И нам ставили обоим «зачёт».

Я стыдила Петра за то, что он выезжает на занятиях за мой счёт, на моих конспектах и сидениях в библиотеке. Но он отмахивался:

– Некогда мне!

Ну и считалось, что мы занимаемся и готовимся вместе. Мне нужна была какая-то книга по философии и программа занятий, а Пётр сказал, что у него дома они есть.

– Приходи в субботу в два часа дня. Тамара уедет с Серёжей на весь день к родителям на Вагонку, будем вместе готовиться к семинару.

Он уже был разведён с Тамарой, но жили они пока в разных комнатах в квартире; каждый со своими домашней утварью и продуктами. Собрались разменивать эту квартиру на две и подыскивали варианты. Тамара хотела жить с сыном Серёжей на Вагонке, где она работала, и жили её родители.

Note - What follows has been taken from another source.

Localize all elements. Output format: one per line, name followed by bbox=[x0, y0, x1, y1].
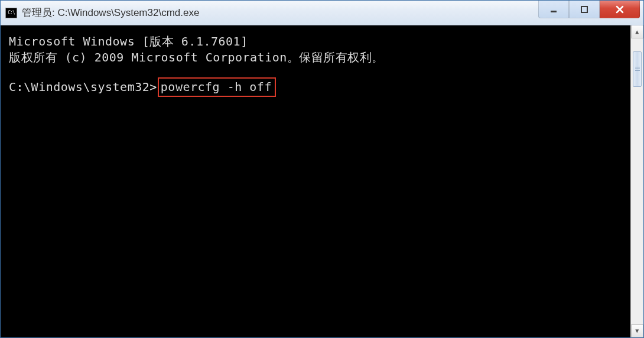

В субботу я поехала в город, нашла дом и квартиру на Газетной улице, позвонила в дверь. Пётр впустил меня и сразу провёл в свою комнату. Причём верхнюю мою одежду и обувь взял туда же.

Мне было любопытно посмотреть, как живёт начальник ЛНП. Ничего особенного. Комната-пенал. Продавленный диван. Стол у окна. Радиоприёмник «Фестиваль» на столе – награда завода за выдающееся изобретение. Книги на полке. Шкаф у стены.

Сказал:

– Вот и вся моя мебель. Шкаф и диван мне достались «в наследство» от Дёмкина. Он вначале приехал работать в Тагил вместе с женой Женькой и сыном. Работал в ЦЗЛ, и я с ним в одной группе. Дали Дёмкиным однокомнатную квартиру тут недалеко. Сейчас в ней Мишка Зайденберг живёт. У них в Ленинграде квартира, Женьке не хотелось её терять, да и климат Тагила ей не нравился. Ну и укатила от Дёмкина в Ленинград. Встречаются во время отпусков и командировок Дёмкина. Ну а я, когда с Тамарой разъедемся, отдам ей всю остальную обстановку. С нею ведь Серёга мой остаётся. А в моей холостяцкой жизни мне мало что надо. Да я, скорее всего, буду переводиться и устраиваться на работу в НИИПМ в Москве. У меня там мама одна теперь живёт. Отец полгода назад умер.

– А зачем ты от них уехал в Тагил после окончания Менделеевки?– спросила я.

– Когда я учился в Менделеевке, папа с мамой жили в Магадане и работали там по контракту. Я после Менделеевки распределился работать в Нижнем Тагиле. А родители из Магадана вернулись в Сочи, потом обменяли квартиру на московскую.

Как я поняла, обзаводиться новой семьёй Пётр пока не собирался.

Сели заниматься. За дверями кто-то ходил.

– Тамара вернулась. Но ты не бойся, она сюда не заходит. Я сейчас схожу на кухню, согрею чай, принесу сюда бутерброды. Ты ведь, наверное, проголодалась, да и я есть захотел.

Он ушёл, а я дико волновалась, не хотела видеться с его бывшей женой. И принесённые чай и бутерброды не лезли мне в рот.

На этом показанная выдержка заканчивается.